Public debate set on school cuts
A concern that pay raises for administrators in the midst of deep budget cuts will divert desperately needed money away from student programs and teachers has prompted the call for a town meeting Monday night.
Representatives from the Nevada Joint Union High School District Action Committee are up in arms over a decision by the school board, requested by Superintendent Joe Boeckx, to redirect $6,900 per year to an un-named district level administrator.
During a time of crisis in the California educational system, lack of priority is being given to student programs and teachers in the local school district, according a column endorsed by Action Committee members and published in The Union Thursday.
“The allocation of funds to high level administrative staff does nothing to alleviate the fact that classrooms are overcrowded, budgets for purchasing supplies are frozen and programs that support kids are being threatened,” the column said.
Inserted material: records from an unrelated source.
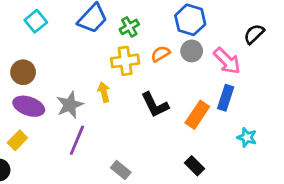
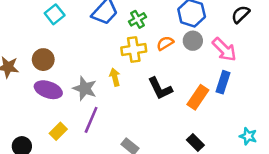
black semicircle: (254, 34) -> (241, 14), moved
gray star: (70, 105) -> (85, 88), turned -30
cyan star: (247, 137) -> (248, 136), moved
yellow rectangle: (17, 140) -> (58, 131), moved

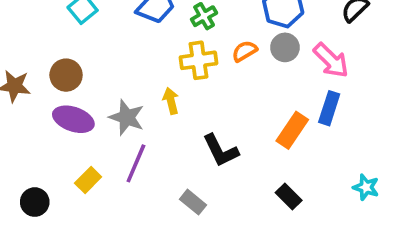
black L-shape: (160, 88) -> (221, 150), moved

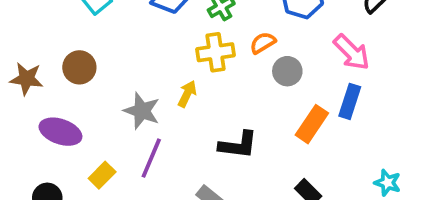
gray circle: (285, 47) -> (287, 71), moved
yellow arrow: (171, 101) -> (187, 94), turned 40
purple ellipse: (73, 119) -> (60, 132), moved
black L-shape: (221, 150) -> (238, 145), turned -57

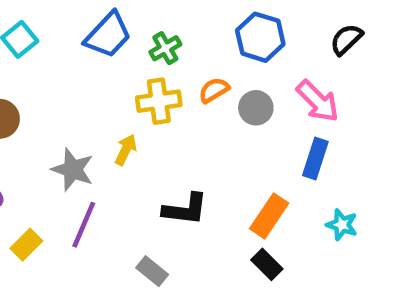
gray circle: (287, 71) -> (256, 108), moved
orange rectangle: (312, 124) -> (269, 216), moved
cyan star: (388, 183) -> (342, 225), moved

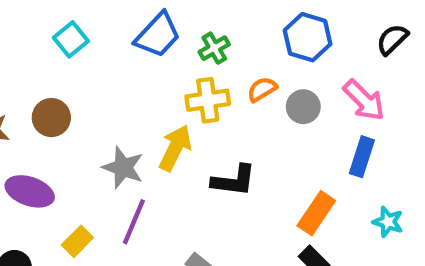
yellow arrow: (126, 150) -> (175, 148), size x1.5
black L-shape: (185, 209) -> (234, 181), moved

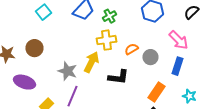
orange semicircle: (262, 89) -> (131, 49), moved
gray circle: (303, 107) -> (150, 57), moved

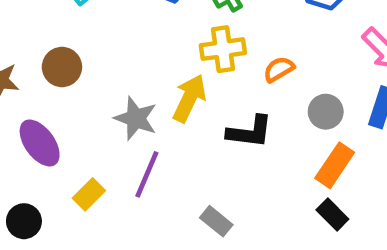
gray circle: (150, 57) -> (326, 112), moved
purple ellipse: (24, 82) -> (40, 143), turned 35

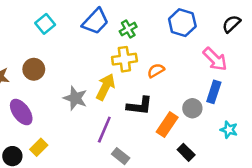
gray circle: (326, 112) -> (192, 108), moved
orange rectangle: (335, 165) -> (167, 125), moved
purple line: (147, 174) -> (104, 130), moved
yellow rectangle: (89, 194) -> (39, 147), moved

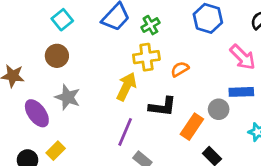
brown circle: (34, 69) -> (57, 56), moved
blue rectangle: (214, 92) -> (241, 92), turned 70
gray star: (75, 98) -> (68, 97), moved

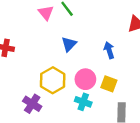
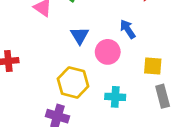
pink circle: (85, 79) -> (108, 52), moved
yellow square: (109, 84) -> (153, 66), moved

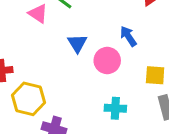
yellow hexagon: (73, 82) -> (29, 99), moved

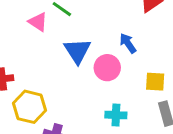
blue triangle: (77, 43) -> (77, 51), size x1.4

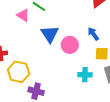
blue arrow: (128, 43) -> (93, 34), moved
cyan cross: (116, 115) -> (85, 75), moved

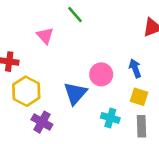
pink triangle: (23, 15) -> (45, 36), moved
blue triangle: (50, 34) -> (75, 93), moved

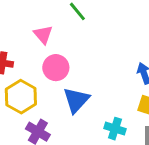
pink circle: (101, 74) -> (56, 68), moved

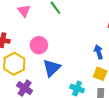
pink triangle: (43, 35) -> (24, 11), moved

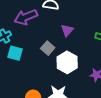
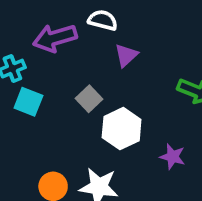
purple triangle: (67, 30) -> (126, 55), moved

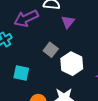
cyan square: (28, 102) -> (21, 73), moved

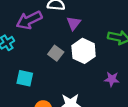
white hexagon: (72, 64) -> (84, 51), moved

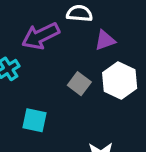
purple triangle: (74, 23) -> (105, 40), turned 32

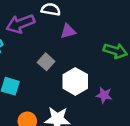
white hexagon: (120, 80) -> (75, 81), moved

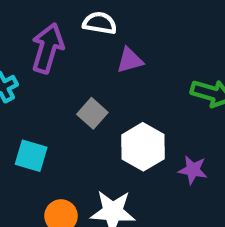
purple arrow: (20, 24) -> (48, 48), turned 128

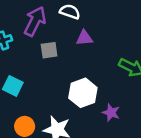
gray square: (92, 113) -> (49, 50), moved, turned 30

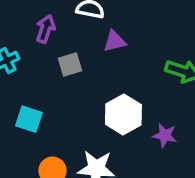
purple arrow: (35, 21) -> (46, 29), size x0.7

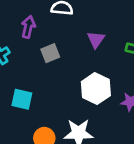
purple triangle: (115, 41) -> (96, 40), moved, turned -36

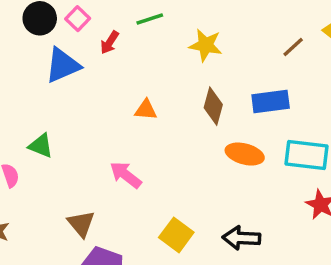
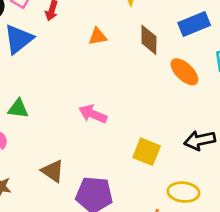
orange triangle: (146, 110) -> (98, 36), moved
orange ellipse: (245, 154) -> (184, 72), turned 44
brown triangle: (81, 224) -> (53, 171), moved

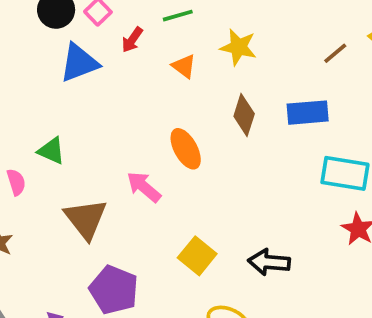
orange triangle: (98, 36) -> (184, 66), moved, turned 30
orange ellipse: (184, 72) -> (186, 149), moved
brown triangle: (53, 171) -> (86, 219), moved, size x1.4

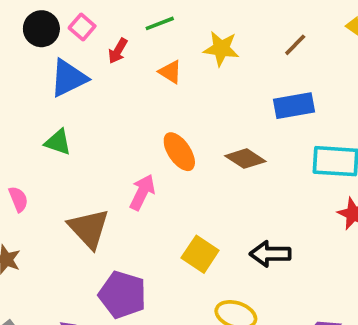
brown line: (335, 53) -> (295, 45), moved
brown diamond: (244, 115) -> (245, 159), moved, turned -69
green triangle: (51, 151) -> (58, 142), moved
pink arrow: (144, 187) -> (142, 192), turned 81

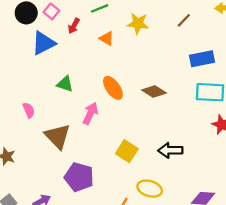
blue rectangle: (294, 106) -> (202, 59), moved
green triangle: (58, 142) -> (65, 84), moved
pink semicircle: (18, 199) -> (29, 110), moved

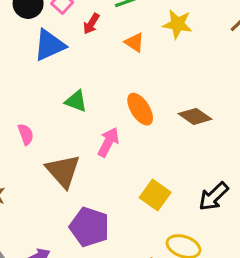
black arrow: (170, 150) -> (214, 196), turned -45

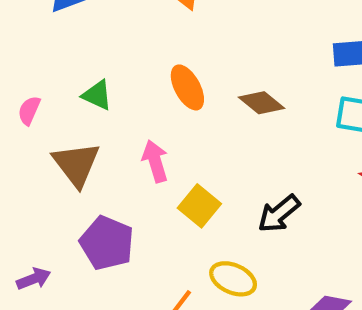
green triangle: (76, 101) -> (97, 95), moved
pink semicircle: (26, 134) -> (29, 110), turned -140
pink arrow: (108, 142) -> (155, 161), moved, turned -48

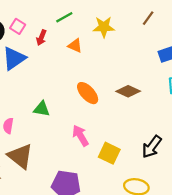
brown triangle: (76, 164) -> (20, 156), moved

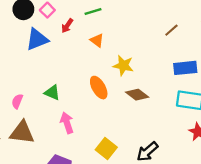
yellow star: (104, 27) -> (123, 66), moved
pink arrow: (80, 136) -> (67, 123), moved
brown triangle: (20, 156) -> (22, 132), turned -44

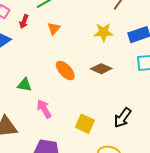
orange triangle: (97, 40) -> (54, 28), turned 48
yellow star: (123, 66) -> (103, 32), moved

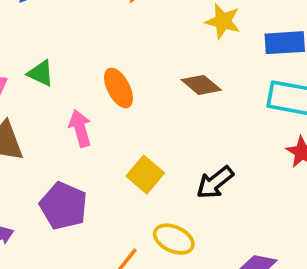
orange ellipse: (65, 70) -> (119, 88), moved
green triangle: (25, 85) -> (41, 73), moved

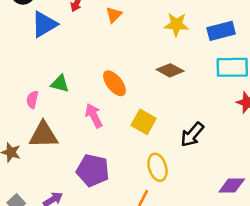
yellow square: (145, 175) -> (144, 122), moved
yellow ellipse: (174, 239) -> (157, 167), moved, turned 60

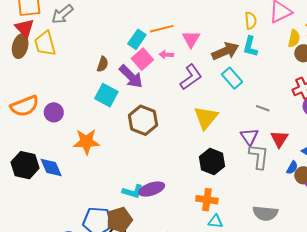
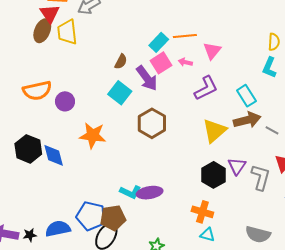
brown arrow: (225, 51) -> (247, 120), moved
purple triangle: (249, 137) -> (237, 166), moved

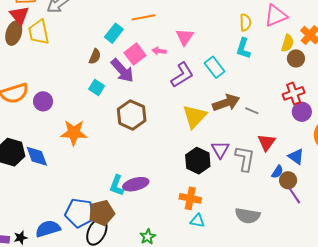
orange line: (185, 36) -> (143, 17), moved
cyan rectangle: (159, 42) -> (114, 33), moved
cyan square: (120, 93) -> (97, 88), size x0.7
cyan rectangle: (246, 96) -> (215, 67), moved
cyan L-shape: (130, 192) -> (117, 185), turned 90

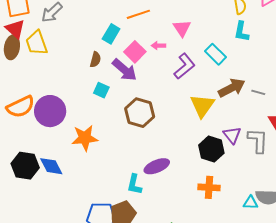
purple circle: (43, 101) -> (50, 111), size x1.6
purple ellipse: (136, 184) -> (157, 166), moved
cyan triangle: (197, 221) -> (251, 203), moved

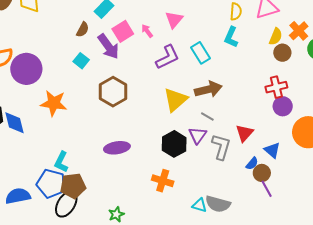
pink arrow: (158, 46) -> (147, 31), turned 40
gray line: (258, 92) -> (207, 117), moved
cyan L-shape: (134, 184) -> (61, 162), moved

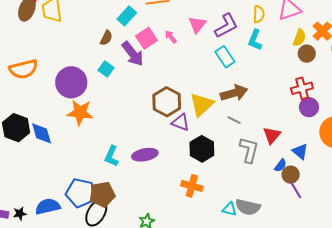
purple L-shape: (168, 57) -> (226, 26), moved
purple circle: (26, 69) -> (71, 82), moved
brown hexagon: (113, 92) -> (167, 102), moved
purple triangle: (198, 135) -> (181, 122), moved, turned -42
cyan L-shape: (61, 162) -> (112, 156), moved

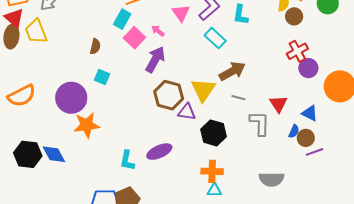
cyan rectangle: (127, 16) -> (122, 19), moved
purple arrow: (133, 54) -> (155, 59), moved, turned -100
purple line: (296, 190) -> (315, 152), turned -66
cyan triangle: (229, 209) -> (214, 190), moved

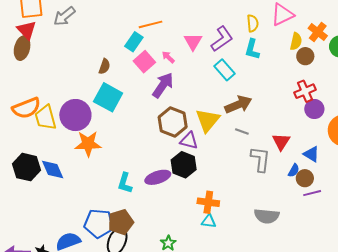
yellow trapezoid: (36, 32) -> (46, 118), moved
cyan square: (102, 77) -> (108, 97), size x1.8
black hexagon: (213, 133) -> (184, 165), moved

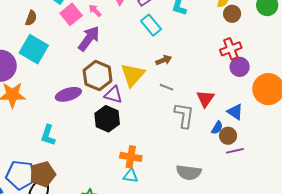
brown arrow: (238, 105) -> (164, 60), size x0.6
purple ellipse: (158, 177) -> (68, 94), moved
Looking for money to backfill a projected $34 billion budget deficit, Gov. Gray Davis proposed slashing $2 billion from education this year.
While the trickle-down effect on local schools is subject to change, Boeckx said the Nevada Joint Union High School District is looking at an approximately $600,000 cut at midyear this year and $1.5 million in cuts next year.
Boeckx said the budget crisis is being treated very seriously by the joint district and that dealing with the cuts requires a collaborative effort.
“We’re very much interested in the community’s input and staff and teacher input,” Boeckx said.
Parents and teachers, according to the Action Committee column, are alarmed that student programs, most notably sports programs, may be drastically reduced or eliminated altogether.
While school officials say nothing is set in stone yet, Nevada Union High School is looking for places to cut $50,000 from next year’s athletics budget.
Due to the state budget crisis, Boeckx said, the joint district’s budget team is looking at cuts not just in athletics, but across the board.
The joint district will make recommendations to the board of trustees, probably in June, that ensures a balanced budget, Boeckx said. “Our main focus is to preserve as many student programs as we can within our funding limitations.”